The sunlight in Salmon Arm is deceiving on this bright, blue-sky afternoon of Dec. 19.
Although the sun’s rays look warm and inviting, the temperature is cold, beyond freezing, about -20 C.
A man stands outside the tent encampment on Third Street SE across from the former Salvation Army Lighthouse Emergency Shelter, which is now the Café at the Lighthouse and the Market at the Lighthouse.
The Café is open Monday to Friday, 9 a.m. to 2 p.m., providing a place where people can get warm, have something to eat, take a shower and do laundry. When more volunteers become available, the Salvation Army says it will open through the weekends.
The camper, who doesn’t provide his name, said he has been living rough in Salmon Arm since the summer. Although he was born in Salmon Arm, he’s been in Calgary for the past 20 or so years. He has a place in Calgary, but he’s renting it out to a family, he said. The combination of a divorce, losing his driver’s licence and the scarcity of housing led to him living rough in Salmon Arm.
Just before the interview, about three vehicles have driven up, at least one driver leaving behind what looked like a large bag of clothing. Outside the tents are wooden pallets with bags sitting on them, possibly also donations. Piles of wood are split and sitting next to a fire ring.
Asked how people are doing, he said everyone has a different experience. He points out one woman is 65. He estimates about 12 people are staying in the tents, part of a total of 20 to 30 people living outside in Salmon Arm.
He said he doesn’t need as much as some people because he still has an income. He said he lost his driver’s licence about a year ago. He’s now able to get it back so he expects he will be able to leave town, although he’s not sure what he’ll do.
With regard to staying warm, people are doing their best, he said.
“But I don’t think they’re warm all the time.”
Hands and feet get cold, and having a fire going helps.
Regarding the Salvation Army’s Café at the Lighthouse across the street, he said he’s appreciated going there for showers.
“It’s something I hadn’t really considered before. Washrooms and showers. They close all the public washrooms in town, they remove all the plugs so you can’t charge your cell phone. There are no pay phones anymore, so you can’t even phone if there’s an emergency. They make it very difficult for people to survive.”
He charges his phone at the Café but he said “at this temperature, batteries are literally sucked dry.” He realizes not everyone can afford to share their electricity, but for some of the bigger businesses, he said it shouldn’t affect them to leave a plug outside for charging phones.
“They delete the plugs outside. A lot of people are drug users. If there’s an emergency, they can’t call 911.”
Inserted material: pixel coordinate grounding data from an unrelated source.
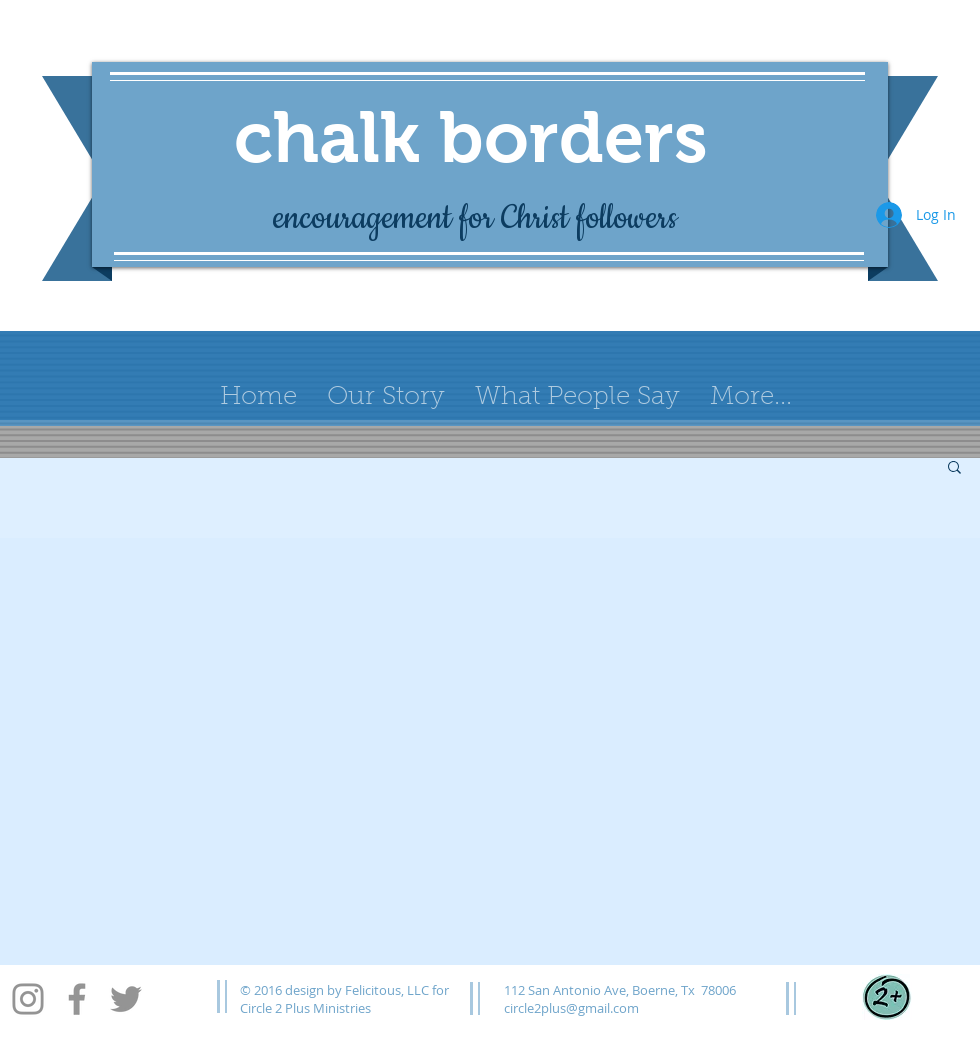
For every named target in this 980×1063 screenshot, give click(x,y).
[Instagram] (28, 999)
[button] (954, 468)
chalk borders (471, 137)
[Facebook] (77, 999)
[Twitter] (126, 999)
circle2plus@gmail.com (571, 1008)
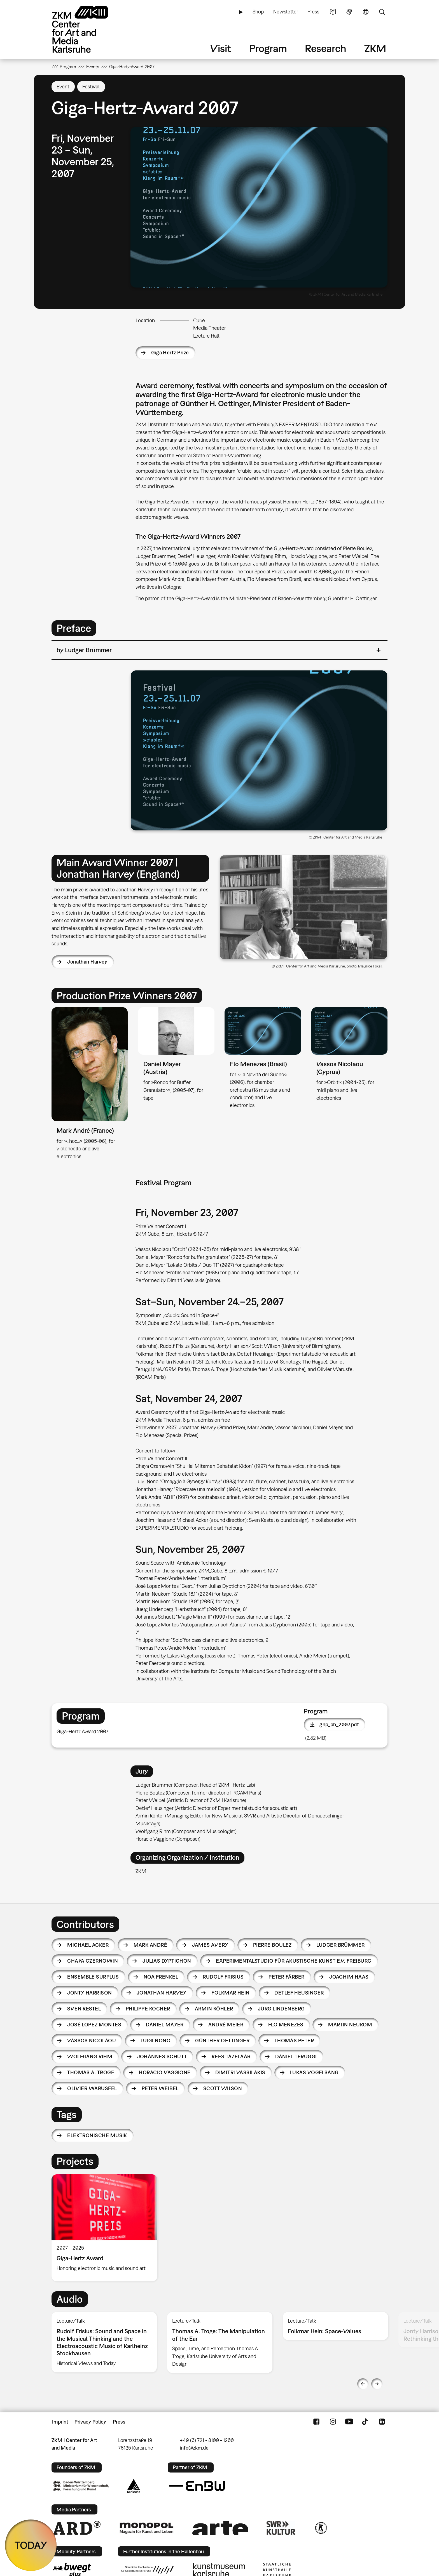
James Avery (210, 1945)
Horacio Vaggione (164, 2072)
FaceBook (316, 2422)
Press (313, 12)
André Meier (225, 2025)
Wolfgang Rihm (89, 2056)
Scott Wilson (222, 2088)
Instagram (332, 2422)
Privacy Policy (90, 2422)
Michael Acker (88, 1945)
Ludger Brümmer (340, 1945)
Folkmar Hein (230, 1993)
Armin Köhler (214, 2009)
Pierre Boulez (272, 1945)
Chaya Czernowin (92, 1961)
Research (325, 48)
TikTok (365, 2422)
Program (268, 48)
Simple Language (332, 11)
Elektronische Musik (97, 2135)
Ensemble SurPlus (93, 1977)
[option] (107, 2227)
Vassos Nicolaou (91, 2040)
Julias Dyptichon (167, 1961)
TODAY (31, 2545)
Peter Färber (286, 1977)
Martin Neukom (350, 2025)
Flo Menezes (285, 2025)
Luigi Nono (156, 2040)
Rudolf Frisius (223, 1977)
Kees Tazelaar (231, 2056)
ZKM (375, 48)
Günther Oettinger (222, 2040)
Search (381, 11)
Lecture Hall (206, 336)
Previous (362, 2383)
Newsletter (285, 12)
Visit (220, 48)
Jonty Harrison (89, 1993)
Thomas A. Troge (90, 2072)
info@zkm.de (194, 2448)
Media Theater (209, 328)
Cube (199, 320)
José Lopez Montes (94, 2025)
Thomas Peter (294, 2040)
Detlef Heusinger (299, 1993)
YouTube (349, 2422)
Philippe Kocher (148, 2009)
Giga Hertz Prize (170, 352)
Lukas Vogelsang (314, 2072)
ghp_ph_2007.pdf (339, 1724)
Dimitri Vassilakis (240, 2072)
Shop (258, 12)
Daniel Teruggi (296, 2056)
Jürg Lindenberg (281, 2009)
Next (376, 2383)
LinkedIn (381, 2422)
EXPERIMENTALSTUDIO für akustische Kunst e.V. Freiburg (293, 1961)
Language (365, 11)
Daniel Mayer (165, 2025)
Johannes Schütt (162, 2056)
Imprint (60, 2422)
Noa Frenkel (161, 1977)
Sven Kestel (84, 2009)
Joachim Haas (349, 1977)
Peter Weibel (160, 2088)
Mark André (150, 1945)
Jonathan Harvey (87, 962)
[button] (258, 207)
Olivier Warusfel (92, 2088)
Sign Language (349, 11)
On the weekends, “people do what they have to do. Go into the mall and wait till they get kicked out. Everyone does something different. Some people have friends they can visit, but you don’t want to wear out your welcome. It’s pretty difficult.”
He wonders about the former emergency shelters.
“They have this building here, a perfectly functional building that they don’t use. The one on the other side of town, they don’t use. It seems strange to me.
“They complain about this (campsite) being an eyesore, and I can see it being an eyesore, but what else are people supposed to do?”
Coun. Louise Wallace Richmond, chair of the city’s social impact advisory committee, said she thinks about the situation constantly.
She, like many others, is awaiting word from BC Housing.
BC Housing has funds for a shelter and the Canadian Mental Health Association, Shuswap Revelstoke, agreed to be the service provider after the Salvation Army closed its emergency shelter permanently. The hold-up, says BC Housing, is securing a suitable location.
Wallace Richmond also pointed to staffing. She noted that providing shelter for people who are without homes can be the most difficult in the housing spectrum, but it falls to volunteers, charities and communities of faith.
She pointed to the need for long-term solutions. In the meantime, however, she said both an emergency shelter and a warming centre are essential. She hopes that with more volunteers and donations, the Salvation Army’s warming centre hours can be extended to seven days a week.
Mayor Alan Harrison commented on Dec. 2 on the lack of an emergency shelter.
“We share the community’s concern regarding lack of a homeless shelter, especially as the weather gets colder. We are in constant communications with BC Housing, who assure us they are actively working on a shelter location.”
He said it is BC Housing’s mandate to provide shelters, to fund them and to hire and fund an operator that manages the shelter.
“On the positive side, the Salvation Army has really stepped up in providing a daytime warming centre with amenities… There are also several faith-based groups who are providing meals and working on warming centres.”